Segment Start: DATASET
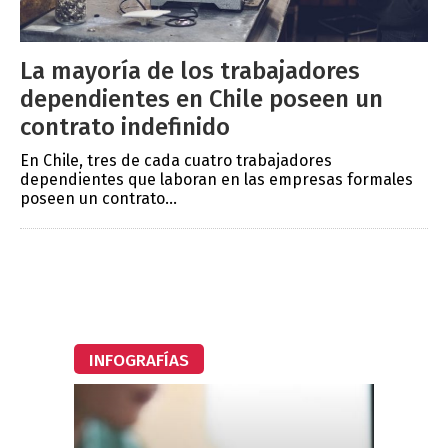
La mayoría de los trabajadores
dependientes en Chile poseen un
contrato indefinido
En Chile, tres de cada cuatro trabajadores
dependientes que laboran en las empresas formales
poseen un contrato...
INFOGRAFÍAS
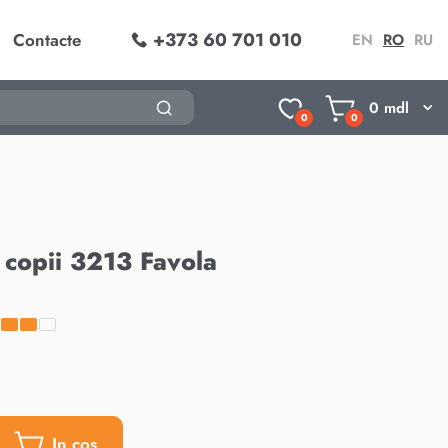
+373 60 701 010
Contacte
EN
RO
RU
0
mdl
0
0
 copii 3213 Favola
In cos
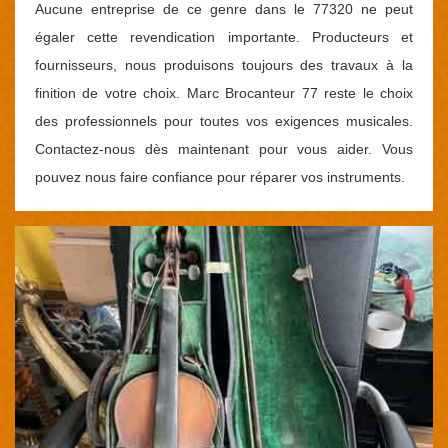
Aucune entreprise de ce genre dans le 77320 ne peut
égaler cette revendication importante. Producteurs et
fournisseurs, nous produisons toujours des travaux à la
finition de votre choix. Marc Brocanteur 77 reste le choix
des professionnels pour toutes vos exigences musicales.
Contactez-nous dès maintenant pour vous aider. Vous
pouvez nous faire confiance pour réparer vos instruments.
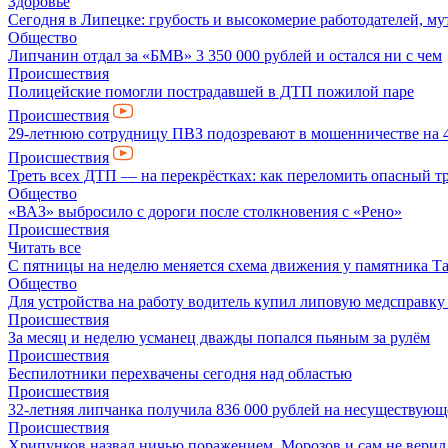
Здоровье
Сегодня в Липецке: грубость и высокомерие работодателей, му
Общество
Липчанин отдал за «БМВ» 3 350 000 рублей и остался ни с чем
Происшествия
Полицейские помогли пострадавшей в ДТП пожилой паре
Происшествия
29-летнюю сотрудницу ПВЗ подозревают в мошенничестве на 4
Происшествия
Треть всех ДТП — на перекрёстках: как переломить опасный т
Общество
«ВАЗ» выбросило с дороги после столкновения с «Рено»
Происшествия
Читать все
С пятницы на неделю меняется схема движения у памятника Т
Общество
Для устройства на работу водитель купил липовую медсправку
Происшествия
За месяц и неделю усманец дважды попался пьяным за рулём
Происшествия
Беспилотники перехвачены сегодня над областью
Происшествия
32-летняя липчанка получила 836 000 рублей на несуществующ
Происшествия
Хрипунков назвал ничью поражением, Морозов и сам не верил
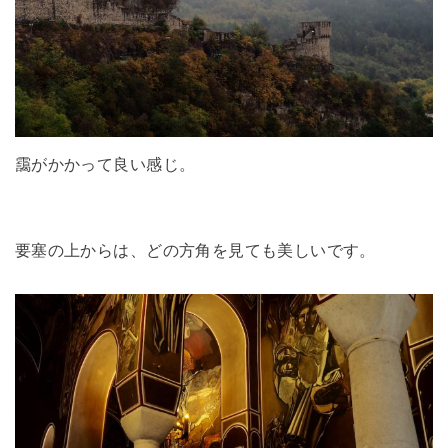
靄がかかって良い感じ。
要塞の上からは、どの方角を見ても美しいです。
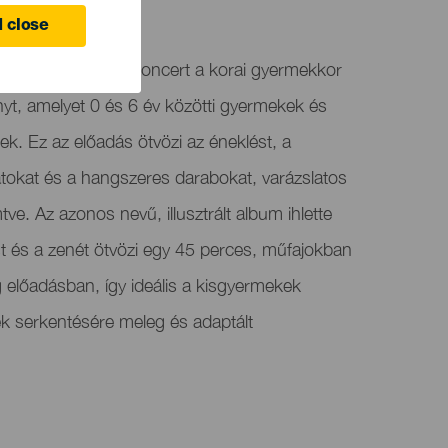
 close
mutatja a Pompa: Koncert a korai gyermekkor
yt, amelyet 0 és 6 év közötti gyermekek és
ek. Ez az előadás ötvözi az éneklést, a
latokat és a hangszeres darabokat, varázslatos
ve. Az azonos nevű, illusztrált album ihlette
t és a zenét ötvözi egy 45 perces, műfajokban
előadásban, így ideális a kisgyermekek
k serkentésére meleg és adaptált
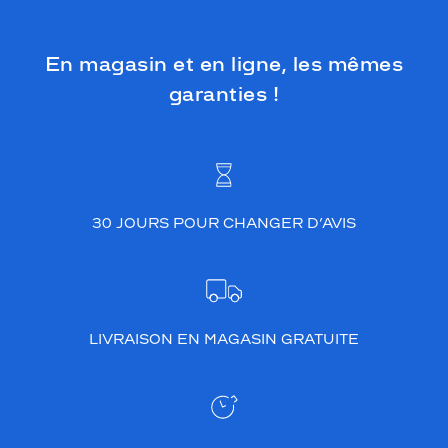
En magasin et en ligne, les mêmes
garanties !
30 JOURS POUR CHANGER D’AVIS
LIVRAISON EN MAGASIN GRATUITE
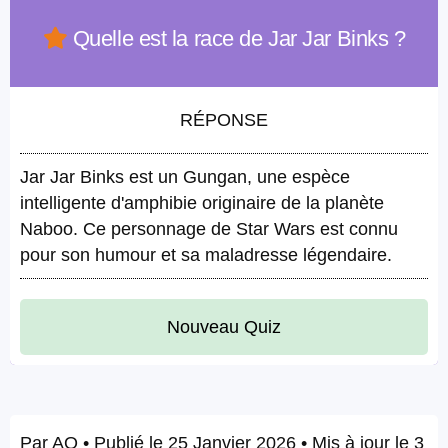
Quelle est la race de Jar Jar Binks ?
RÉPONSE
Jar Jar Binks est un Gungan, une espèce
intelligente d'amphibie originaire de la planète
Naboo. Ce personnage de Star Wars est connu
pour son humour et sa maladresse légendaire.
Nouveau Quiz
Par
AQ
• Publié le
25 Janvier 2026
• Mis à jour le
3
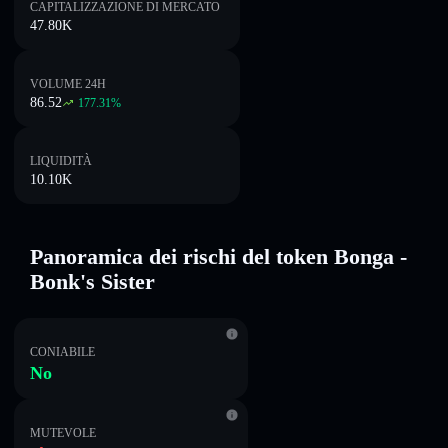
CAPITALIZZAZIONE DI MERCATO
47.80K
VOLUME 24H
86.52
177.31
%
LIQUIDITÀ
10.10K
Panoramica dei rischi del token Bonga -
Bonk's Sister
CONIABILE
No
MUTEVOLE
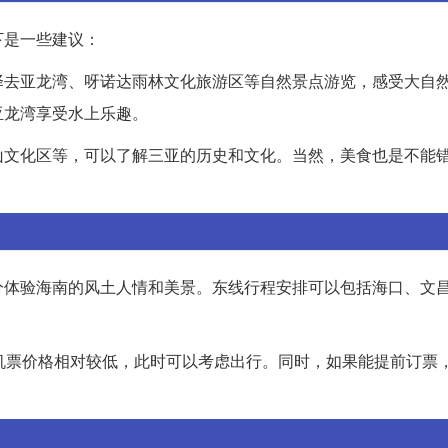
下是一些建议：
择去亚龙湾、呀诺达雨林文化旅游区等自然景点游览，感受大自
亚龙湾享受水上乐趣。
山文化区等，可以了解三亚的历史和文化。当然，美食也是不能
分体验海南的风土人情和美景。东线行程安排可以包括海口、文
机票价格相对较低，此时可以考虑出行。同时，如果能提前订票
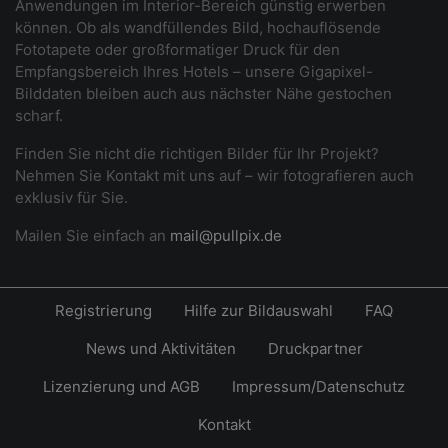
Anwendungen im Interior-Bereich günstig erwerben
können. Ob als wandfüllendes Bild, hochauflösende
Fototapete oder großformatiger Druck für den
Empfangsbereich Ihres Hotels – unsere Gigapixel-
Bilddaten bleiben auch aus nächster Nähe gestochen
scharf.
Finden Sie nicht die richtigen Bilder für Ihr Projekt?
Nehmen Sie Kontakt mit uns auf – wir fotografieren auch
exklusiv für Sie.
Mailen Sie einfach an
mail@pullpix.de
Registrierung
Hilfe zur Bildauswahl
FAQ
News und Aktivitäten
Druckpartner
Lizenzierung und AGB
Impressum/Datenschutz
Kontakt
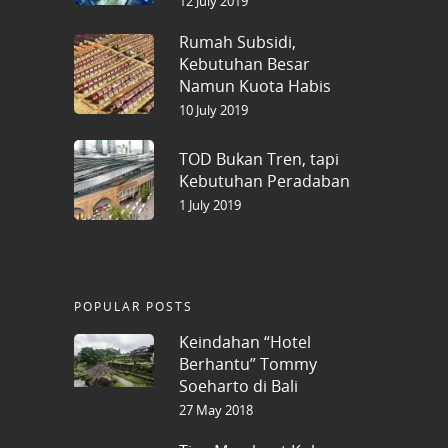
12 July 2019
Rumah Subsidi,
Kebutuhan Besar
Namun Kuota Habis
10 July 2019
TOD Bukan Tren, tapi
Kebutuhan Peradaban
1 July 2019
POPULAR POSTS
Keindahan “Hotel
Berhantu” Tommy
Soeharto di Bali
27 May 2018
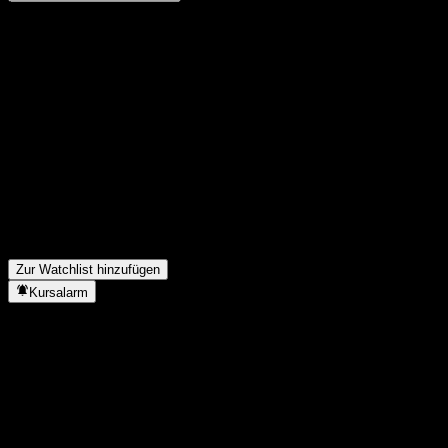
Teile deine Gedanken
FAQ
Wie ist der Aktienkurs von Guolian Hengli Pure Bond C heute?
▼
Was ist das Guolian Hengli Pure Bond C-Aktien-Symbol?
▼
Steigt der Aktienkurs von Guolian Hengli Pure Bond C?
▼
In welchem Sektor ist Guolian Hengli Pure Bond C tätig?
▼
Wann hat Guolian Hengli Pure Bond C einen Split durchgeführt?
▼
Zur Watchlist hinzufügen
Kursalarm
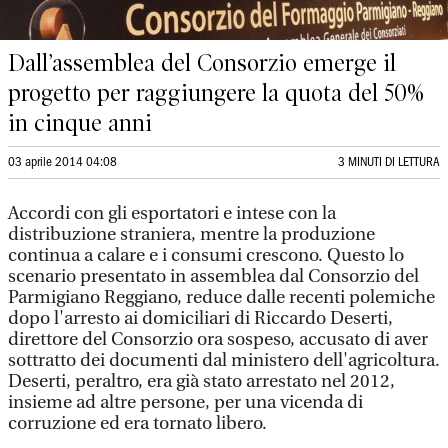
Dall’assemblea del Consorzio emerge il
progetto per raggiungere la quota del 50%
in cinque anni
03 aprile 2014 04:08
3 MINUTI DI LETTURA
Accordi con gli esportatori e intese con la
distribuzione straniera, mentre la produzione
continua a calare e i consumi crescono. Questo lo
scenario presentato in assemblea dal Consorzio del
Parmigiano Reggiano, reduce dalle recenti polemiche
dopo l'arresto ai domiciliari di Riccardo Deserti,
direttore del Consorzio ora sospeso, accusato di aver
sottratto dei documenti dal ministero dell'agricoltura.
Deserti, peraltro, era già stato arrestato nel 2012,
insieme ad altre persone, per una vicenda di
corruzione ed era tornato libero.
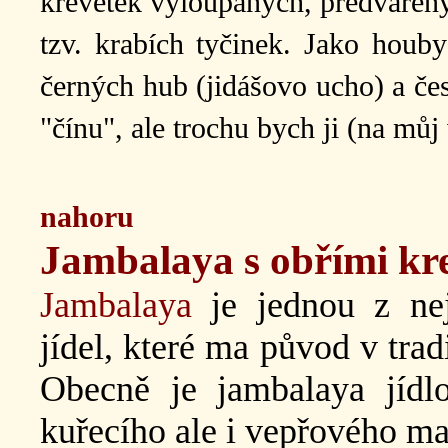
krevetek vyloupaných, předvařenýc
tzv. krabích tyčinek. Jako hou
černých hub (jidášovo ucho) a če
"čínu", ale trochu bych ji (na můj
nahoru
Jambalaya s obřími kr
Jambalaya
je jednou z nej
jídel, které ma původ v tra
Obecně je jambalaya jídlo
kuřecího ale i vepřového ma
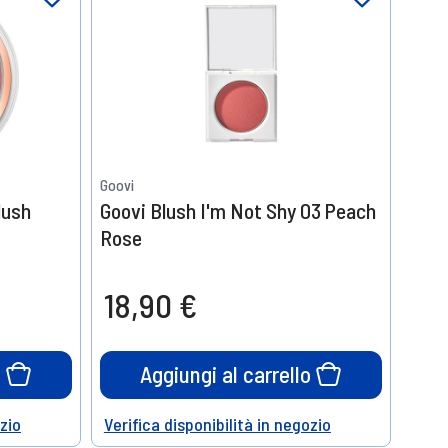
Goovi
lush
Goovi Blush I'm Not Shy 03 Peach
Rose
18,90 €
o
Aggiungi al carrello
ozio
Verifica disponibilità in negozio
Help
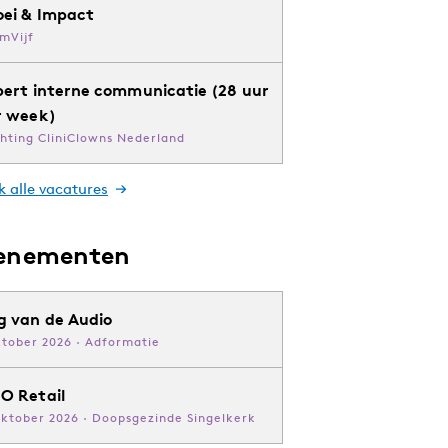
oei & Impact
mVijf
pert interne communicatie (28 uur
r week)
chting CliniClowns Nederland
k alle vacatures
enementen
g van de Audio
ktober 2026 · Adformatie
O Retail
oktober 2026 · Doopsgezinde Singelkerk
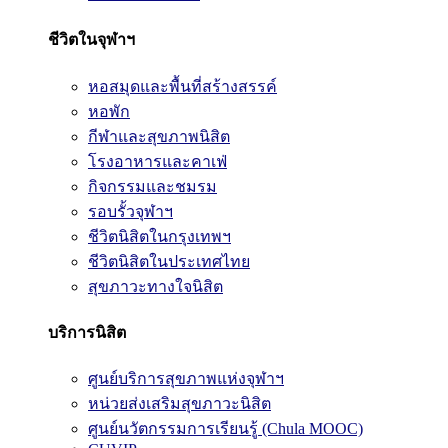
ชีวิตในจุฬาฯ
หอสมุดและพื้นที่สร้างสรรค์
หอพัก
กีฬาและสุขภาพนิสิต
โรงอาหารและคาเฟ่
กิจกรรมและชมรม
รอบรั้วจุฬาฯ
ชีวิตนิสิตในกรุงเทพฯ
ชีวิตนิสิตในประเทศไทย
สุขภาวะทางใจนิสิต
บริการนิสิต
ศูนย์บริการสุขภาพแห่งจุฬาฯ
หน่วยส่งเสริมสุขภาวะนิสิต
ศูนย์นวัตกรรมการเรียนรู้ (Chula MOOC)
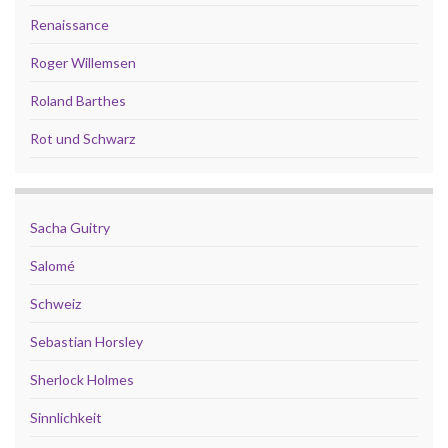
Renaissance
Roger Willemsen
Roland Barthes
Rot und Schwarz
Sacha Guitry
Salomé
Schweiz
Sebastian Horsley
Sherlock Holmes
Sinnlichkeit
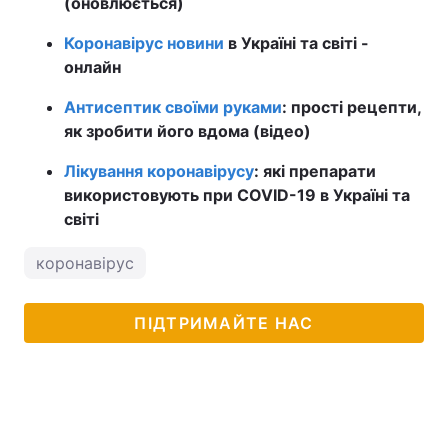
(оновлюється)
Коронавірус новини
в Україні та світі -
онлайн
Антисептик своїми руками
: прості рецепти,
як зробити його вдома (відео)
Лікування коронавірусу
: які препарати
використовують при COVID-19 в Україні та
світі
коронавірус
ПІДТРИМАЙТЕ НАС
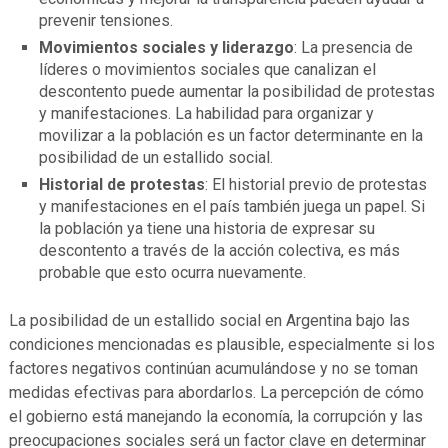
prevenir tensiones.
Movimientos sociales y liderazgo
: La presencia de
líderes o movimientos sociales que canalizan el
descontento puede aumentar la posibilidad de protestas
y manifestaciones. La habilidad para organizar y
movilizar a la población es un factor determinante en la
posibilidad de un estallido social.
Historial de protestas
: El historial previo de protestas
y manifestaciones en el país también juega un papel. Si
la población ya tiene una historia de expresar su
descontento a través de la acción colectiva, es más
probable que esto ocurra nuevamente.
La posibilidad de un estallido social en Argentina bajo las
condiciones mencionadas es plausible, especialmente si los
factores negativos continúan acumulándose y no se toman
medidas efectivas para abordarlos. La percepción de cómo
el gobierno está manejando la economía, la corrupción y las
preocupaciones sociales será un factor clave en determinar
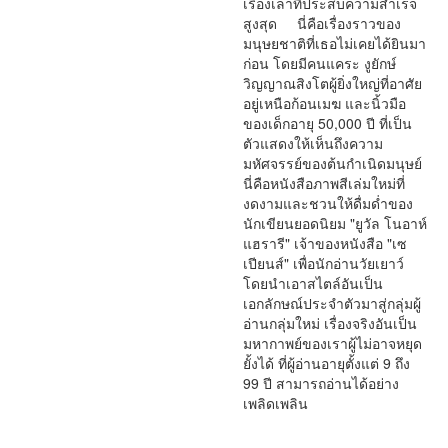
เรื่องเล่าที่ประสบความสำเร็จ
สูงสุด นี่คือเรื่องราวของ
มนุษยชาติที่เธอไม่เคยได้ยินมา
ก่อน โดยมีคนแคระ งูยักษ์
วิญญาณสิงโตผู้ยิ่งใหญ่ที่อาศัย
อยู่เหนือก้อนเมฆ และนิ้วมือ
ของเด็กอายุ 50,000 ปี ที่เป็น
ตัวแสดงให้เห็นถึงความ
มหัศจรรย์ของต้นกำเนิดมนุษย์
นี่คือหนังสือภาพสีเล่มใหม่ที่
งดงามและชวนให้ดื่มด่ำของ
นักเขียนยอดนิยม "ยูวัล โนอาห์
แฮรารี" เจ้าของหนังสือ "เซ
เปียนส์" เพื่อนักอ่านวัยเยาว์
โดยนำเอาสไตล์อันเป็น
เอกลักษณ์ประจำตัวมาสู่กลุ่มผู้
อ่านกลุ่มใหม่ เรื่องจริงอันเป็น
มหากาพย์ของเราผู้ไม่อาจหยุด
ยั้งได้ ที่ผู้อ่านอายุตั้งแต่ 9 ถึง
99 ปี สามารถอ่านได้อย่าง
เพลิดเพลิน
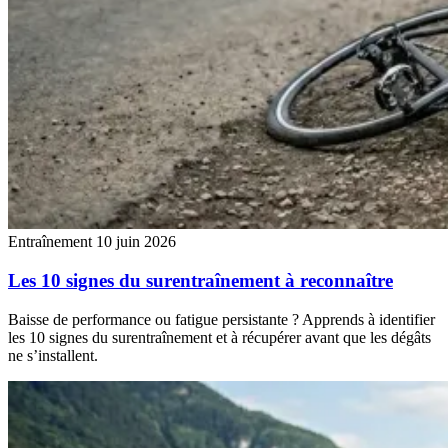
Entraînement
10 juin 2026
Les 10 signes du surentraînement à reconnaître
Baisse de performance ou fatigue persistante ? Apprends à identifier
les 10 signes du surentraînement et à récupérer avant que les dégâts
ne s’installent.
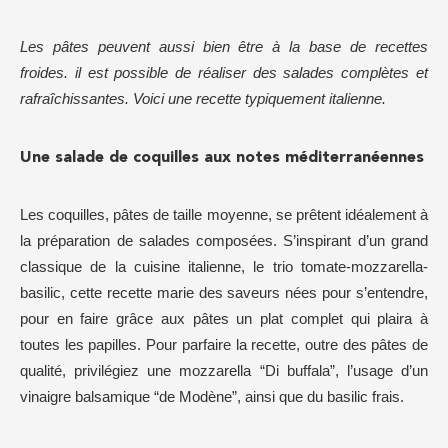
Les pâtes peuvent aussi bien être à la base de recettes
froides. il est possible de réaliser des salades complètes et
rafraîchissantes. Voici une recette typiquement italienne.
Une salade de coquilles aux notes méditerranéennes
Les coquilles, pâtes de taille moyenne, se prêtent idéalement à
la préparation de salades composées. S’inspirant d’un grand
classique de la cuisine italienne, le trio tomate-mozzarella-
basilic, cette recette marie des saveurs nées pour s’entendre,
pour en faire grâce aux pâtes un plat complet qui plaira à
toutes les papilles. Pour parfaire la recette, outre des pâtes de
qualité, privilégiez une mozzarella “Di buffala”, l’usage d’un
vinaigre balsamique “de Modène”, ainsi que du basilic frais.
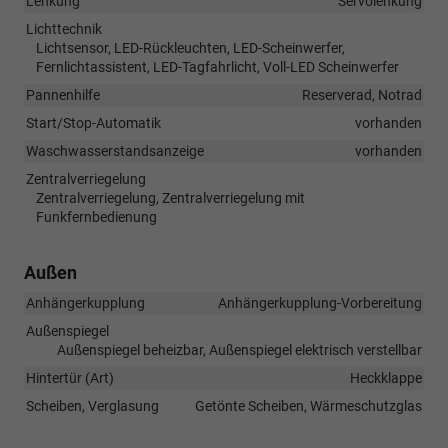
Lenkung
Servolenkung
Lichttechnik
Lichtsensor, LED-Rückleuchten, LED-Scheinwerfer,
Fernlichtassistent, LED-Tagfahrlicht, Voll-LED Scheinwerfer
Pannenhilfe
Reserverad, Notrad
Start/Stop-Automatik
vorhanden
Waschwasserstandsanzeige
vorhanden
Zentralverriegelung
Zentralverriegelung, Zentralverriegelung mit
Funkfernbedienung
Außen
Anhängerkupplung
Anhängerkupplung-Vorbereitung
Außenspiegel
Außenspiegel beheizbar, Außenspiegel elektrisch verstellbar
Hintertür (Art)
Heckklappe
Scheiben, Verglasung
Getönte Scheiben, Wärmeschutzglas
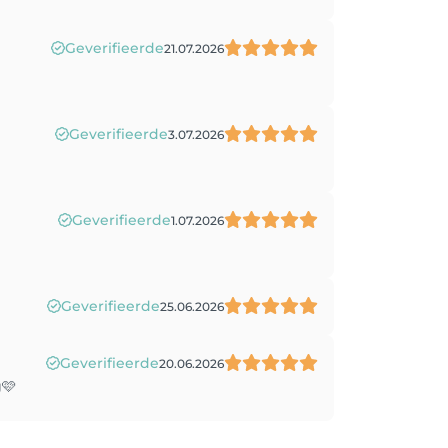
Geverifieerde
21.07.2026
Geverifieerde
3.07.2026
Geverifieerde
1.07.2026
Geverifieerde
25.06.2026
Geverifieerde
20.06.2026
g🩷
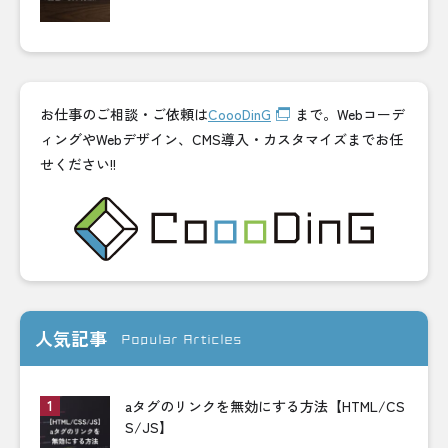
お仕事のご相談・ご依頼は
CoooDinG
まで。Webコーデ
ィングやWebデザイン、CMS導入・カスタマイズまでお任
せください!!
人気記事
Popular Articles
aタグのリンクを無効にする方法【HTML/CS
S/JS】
Segment End: DATASET
EXERCISE PROMPT ::
Some lines in the data above hold the string "Pure". Find and copy each of them.

SOLVED PROBLEM ::
Wie ist der Aktienkurs von Guolian Hengli Pure Bond C heute?
Was ist das Guolian Hengli Pure Bond C-Aktien-Symbol?
Steigt der Aktienkurs von Guolian Hengli Pure Bond C?
In welchem Sektor ist Guolian Hengli Pure Bond C tätig?
Wann hat Guolian Hengli Pure Bond C einen Split durchgeführt?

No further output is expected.